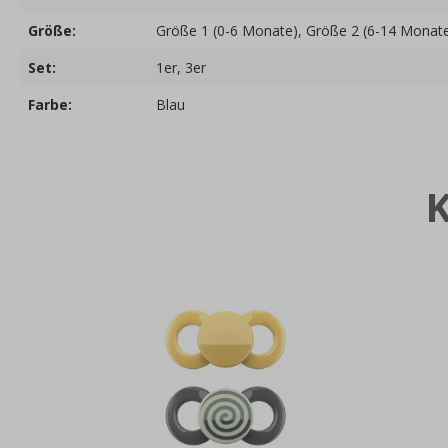
Größe:
Größe 1 (0-6 Monate)
, Größe 2 (6-14 Monat
Set:
1er
, 3er
Farbe:
Blau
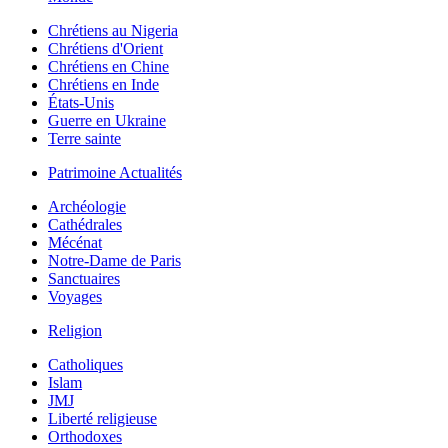
Chrétiens au Nigeria
Chrétiens d'Orient
Chrétiens en Chine
Chrétiens en Inde
États-Unis
Guerre en Ukraine
Terre sainte
Patrimoine Actualités
Archéologie
Cathédrales
Mécénat
Notre-Dame de Paris
Sanctuaires
Voyages
Religion
Catholiques
Islam
JMJ
Liberté religieuse
Orthodoxes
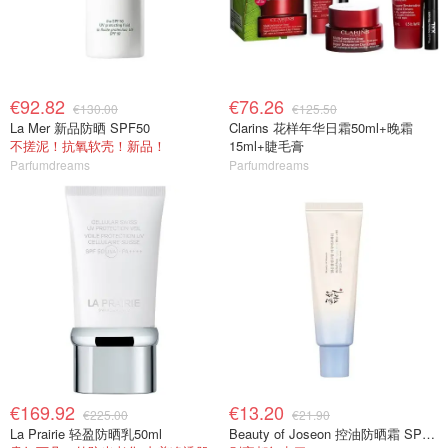
€92.82
€76.26
€130.00
€125.50
La Mer 新品防晒 SPF50
Clarins 花样年华日霜50ml+晚霜
不搓泥！抗氧软壳！新品！
15ml+睫毛膏
Parfumdreams
Parfumdreams
€169.92
€13.20
€225.00
€21.90
La Prairie 轻盈防晒乳50ml
Beauty of Joseon 控油防晒霜 SPF50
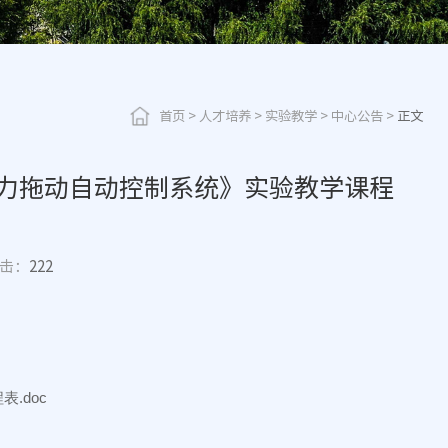
首页
>
人才培养
>
实验教学
>
中心公告
>
正文
分《电力拖动自动控制系统》实验教学课程
击：
222
.doc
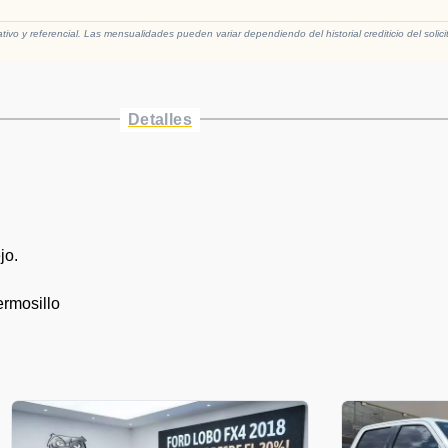
vo y referencial. Las mensualidades pueden variar dependiendo del historial crediticio del solici
Detalles
jo.
ermosillo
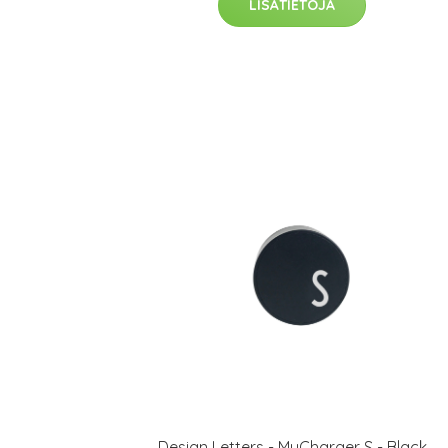
LISÄTIETOJA
Design Letters - MyCharger S - Black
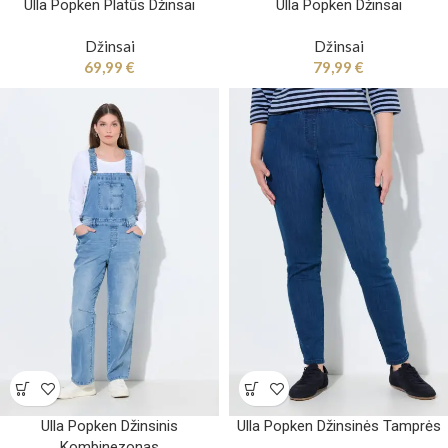
Ulla Popken Platūs Džinsai
Ulla Popken Džinsai
Džinsai
Džinsai
69,99
€
79,99
€
Ulla Popken Džinsinis
Ulla Popken Džinsinės Tamprės
Kombinezonas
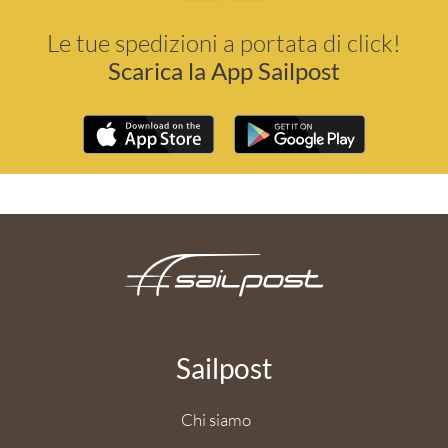
Le tue spedizioni a portata di click!
Scarica la App Sailpost
Sailpost
Chi siamo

┄┄┄┄┄┄┄┄┄┄

▸ **Work task**:
All of the entries need to be copied exactly, minus any pictures.

▸ **Solved problem**:
Größe:
Größe 1 (0-6 Monate)
, Größe 2 (6-14 Monat
Set:
1er
, 3er
Farbe:
Blau
Chrétiens au Nigeria
Chrétiens d'Orient
Chrétiens en Chine
Chrétiens en Inde
États-Unis
Guerre en Ukraine
Terre sainte
Patrimoine Actualités
Archéologie
Cathédrales
Mécénat
Notre-Dame de Paris
Sanctuaires
Voyages
Religion
Catholiques
Islam
JMJ
Liberté religieuse
Orthodoxes
€92.82
€76.26
€130.00
€125.50
La Mer 新品防晒 SPF50
Clarins 花样年华日霜50ml+晚霜
不搓泥！抗氧软壳！新品！
15ml+睫毛膏
Parfumdreams
Parfumdreams
€169.92
€13.20
€225.00
€21.90
La Prairie 轻盈防晒乳50ml
Beauty of Joseon 控油防晒霜 SPF50
首页
>
人才培养
>
实验教学
>
中心公告
>
正文
分《电力拖动自动控制系统》实验教学课程
击：
222
.doc
vo y referencial. Las mensualidades pueden variar dependiendo del historial crediticio del solici
Detalles
jo.
ermosillo
LISÄTIETOJA
Design Letters - MyCharger S - Black
Ulla Popken Platūs Džinsai
Ulla Popken Džinsai
Džinsai
Džinsai
69,99
€
79,99
€
Ulla Popken Džinsinis
Ulla Popken Džinsinės Tamprės
Kombinezonas
Le tue spedizioni a portata di click!
Scarica la App Sailpost
Sailpost
Chi siamo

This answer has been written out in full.